The dollar is weakening in the wake of Jerome Powell's press conference: however, it didn't pull back as soon as he had finished talking to reporters, which took almost 24 hours (which means that traders found reasons to arbitrage the greenback in the day's news).
The $ Index, which remained stable at around 106 from Wednesday evening to 4.00 p.m. this Thursday, fell by -0.3% at the end of the day to around 105.5.
The surprise was that the Euro followed suit and fell against all currencies (Pound, Yen, CHF, etc.).), remaining stable only against the dollar at 1.0710/1.0715.
The greenback lost -0.4% against the Swiss franc and Canadian dollar and -0.5% against the yen (153.7), which continued its slide (+2% rally in the Japanese currency, from 157.5 at around 10.00 p.m. on Wednesday to 154.2 at around 10.45 p.m.).

The dollar weakened mid-afternoon, following the release of US industrial orders: they rose by a further 1.6% in March 2024, according to the Commerce Department (following a 1.2% increase in February).

US industrial shipments rose by 0.3% in March compared with the previous month.

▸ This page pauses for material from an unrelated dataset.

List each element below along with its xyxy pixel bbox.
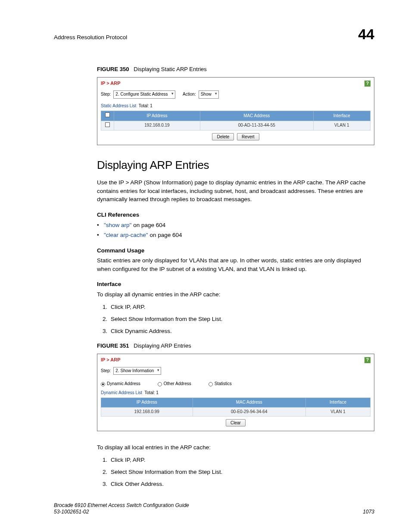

With inventories virtually unchanged, the inventory-to-delivery ratio remained unchanged at 1.47 month-on-month.
These figures do not seem to provide a very convincing reason for the Dollar's decline.

Nor do the others: non-farm productivity rose by 0.3% annualized in Q1 2024, according to the Labor Department's first estimate, due to a 1.3% rise in total output for a 1% increase in hours worked.

Given this weak rise in productivity, but also a 5% increase in hourly wages, non-farm unit labor costs in the US climbed by 4.7% for the first three months of this year.
The US trade deficit remained virtually stable at $69.4 billion in March, compared with the previous month's $69.5 billion (which was revised from an initial estimate of $68.9 billion), according to the Commerce Department.

This 0.1% month-on-month decline in the deficit is the result of a 1.6% drop in US imports of goods and services, to $327 billion, and a 2% contraction in exports, to $257.6 billion.
Weekly jobless claims stagnate once again at 208,000 (and that's 2 months 'flat').

On the European statistics front, the HCOB PMI index for eurozone manufacturing settled below the 50 mark of no change between contraction and growth for the 22nd consecutive month, signalling a further deterioration in economic conditions in April.
Having fallen from 46.1 in March to 45.7, it also highlights a slight acceleration in the contraction of the eurozone manufacturing sector compared with the previous month, with strong divergences in trends at national level.

In France, the PMI manufacturing index fell from 46.2 in March to 45.3 in April, marking the fifteenth consecutive deterioration in the sector's economic situation, with the contraction posting its fastest pace since January.